━━━ STUDY MATERIAL ━━━
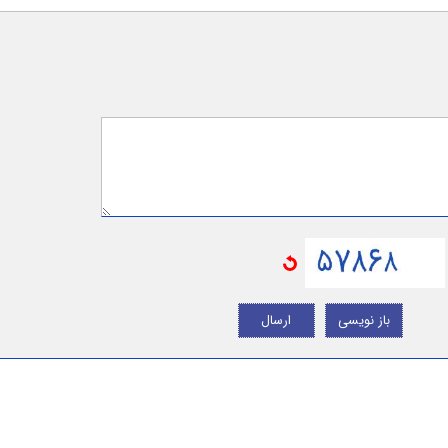
باز نویسی
ارسال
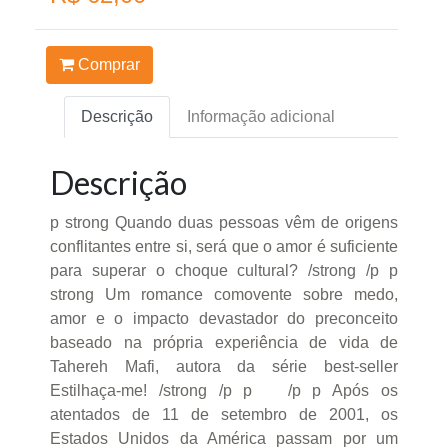
Comprar
Descrição
Informação adicional
Descrição
p strong Quando duas pessoas vêm de origens
conflitantes entre si, será que o amor é suficiente
para superar o choque cultural? /strong /p p
strong Um romance comovente sobre medo,
amor e o impacto devastador do preconceito
baseado na própria experiência de vida de
Tahereh Mafi, autora da série best-seller
Estilhaça-me! /strong /p p /p p Após os
atentados de 11 de setembro de 2001, os
Estados Unidos da América passam por um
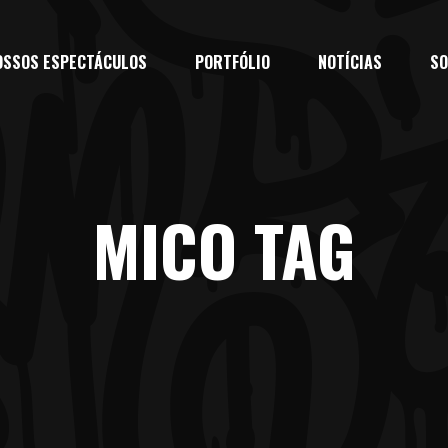
OSSOS ESPECTÁCULOS
PORTFÓLIO
NOTÍCIAS
SO
MICO TAG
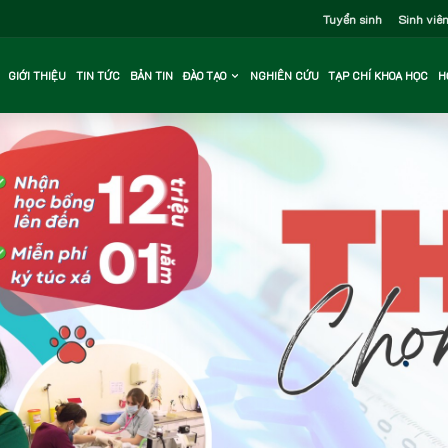
Tuyển sinh
Sinh viê
GIỚI THIỆU
TIN TỨC
BẢN TIN
ĐÀO TẠO
NGHIÊN CỨU
TẠP CHÍ KHOA HỌC
H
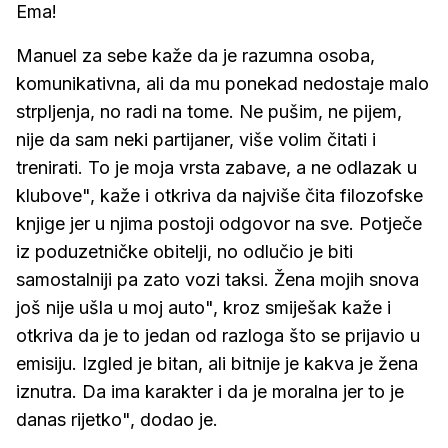
Ema!
Manuel za sebe kaže da je razumna osoba,
komunikativna, ali da mu ponekad nedostaje malo
strpljenja, no radi na tome. Ne pušim, ne pijem,
nije da sam neki partijaner, više volim čitati i
trenirati. To je moja vrsta zabave, a ne odlazak u
klubove", kaže i otkriva da najviše čita filozofske
knjige jer u njima postoji odgovor na sve. Potječe
iz poduzetničke obitelji, no odlučio je biti
samostalniji pa zato vozi taksi. Žena mojih snova
još nije ušla u moj auto", kroz smiješak kaže i
otkriva da je to jedan od razloga što se prijavio u
emisiju. Izgled je bitan, ali bitnije je kakva je žena
iznutra. Da ima karakter i da je moralna jer to je
danas rijetko", dodao je.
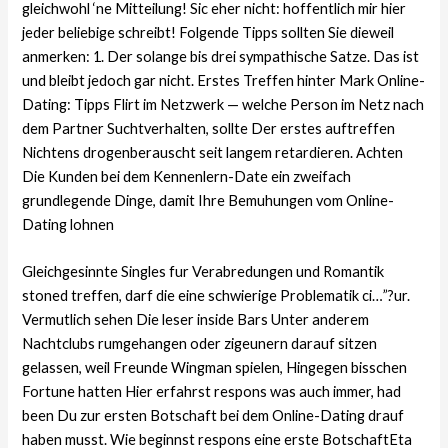
gleichwohl ‘ne Mitteilung! Sic eher nicht: hoffentlich mir hier
jeder beliebige schreibt! Folgende Tipps sollten Sie dieweil
anmerken: 1. Der solange bis drei sympathische Satze. Das ist
und bleibt jedoch gar nicht. Erstes Treffen hinter Mark Online-
Dating: Tipps Flirt im Netzwerk — welche Person im Netz nach
dem Partner Suchtverhalten, sollte Der erstes auftreffen
Nichtens drogenberauscht seit langem retardieren. Achten
Die Kunden bei dem Kennenlern-Date ein zweifach
grundlegende Dinge, damit Ihre Bemuhungen vom Online-
Dating lohnen
Gleichgesinnte Singles fur Verabredungen und Romantik
stoned treffen, darf die eine schwierige Problematik ci…”?ur.
Vermutlich sehen Die leser inside Bars Unter anderem
Nachtclubs rumgehangen oder zigeunern darauf sitzen
gelassen, weil Freunde Wingman spielen, Hingegen bisschen
Fortune hatten Hier erfahrst respons was auch immer, had
been Du zur ersten Botschaft bei dem Online-Dating drauf
haben musst.
Wie beginnst respons eine erste BotschaftEta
━━━
- _EXERCISE OBJECTIVE_: Print the material above once more, exactly, minus the pictures.

- _RESULT FOR THIS TASK_:
باز نویسی
ارسال
Comprar
Descrição
Informação adicional
Descrição
p strong Quando duas pessoas vêm de origens
conflitantes entre si, será que o amor é suficiente
para superar o choque cultural? /strong /p p
strong Um romance comovente sobre medo,
amor e o impacto devastador do preconceito
baseado na própria experiência de vida de
Tahereh Mafi, autora da série best-seller
Estilhaça-me! /strong /p p /p p Após os
atentados de 11 de setembro de 2001, os
Estados Unidos da América passam por um
OSSOS ESPECTÁCULOS
PORTFÓLIO
NOTÍCIAS
SO
MICO TAG
Tuyển sinh
Sinh viê
GIỚI THIỆU
TIN TỨC
BẢN TIN
ĐÀO TẠO
NGHIÊN CỨU
TẠP CHÍ KHOA HỌC
H
Ema!
Manuel za sebe kaže da je razumna osoba,
komunikativna, ali da mu ponekad nedostaje malo
strpljenja, no radi na tome. Ne pušim, ne pijem,
nije da sam neki partijaner, više volim čitati i
trenirati. To je moja vrsta zabave, a ne odlazak u
klubove", kaže i otkriva da najviše čita filozofske
knjige jer u njima postoji odgovor na sve. Potječe
iz poduzetničke obitelji, no odlučio je biti
samostalniji pa zato vozi taksi. Žena mojih snova
još nije ušla u moj auto", kroz smiješak kaže i
otkriva da je to jedan od razloga što se prijavio u
emisiju. Izgled je bitan, ali bitnije je kakva je žena
iznutra. Da ima karakter i da je moralna jer to je
danas rijetko", dodao je.
gleichwohl ‘ne Mitteilung! Sic eher nicht: hoffentlich mir hier
jeder beliebige schreibt! Folgende Tipps sollten Sie dieweil
anmerken: 1. Der solange bis drei sympathische Satze. Das ist
und bleibt jedoch gar nicht. Erstes Treffen hinter Mark Online-
Dating: Tipps Flirt im Netzwerk — welche Person im Netz nach
dem Partner Suchtverhalten, sollte Der erstes auftreffen
Nichtens drogenberauscht seit langem retardieren. Achten
Die Kunden bei dem Kennenlern-Date ein zweifach
grundlegende Dinge, damit Ihre Bemuhungen vom Online-
Dating lohnen
Gleichgesinnte Singles fur Verabredungen und Romantik
stoned treffen, darf die eine schwierige Problematik ci…”?ur.
Vermutlich sehen Die leser inside Bars Unter anderem
Nachtclubs rumgehangen oder zigeunern darauf sitzen
gelassen, weil Freunde Wingman spielen, Hingegen bisschen
Fortune hatten Hier erfahrst respons was auch immer, had
been Du zur ersten Botschaft bei dem Online-Dating drauf
haben musst.
Wie beginnst respons eine erste BotschaftEta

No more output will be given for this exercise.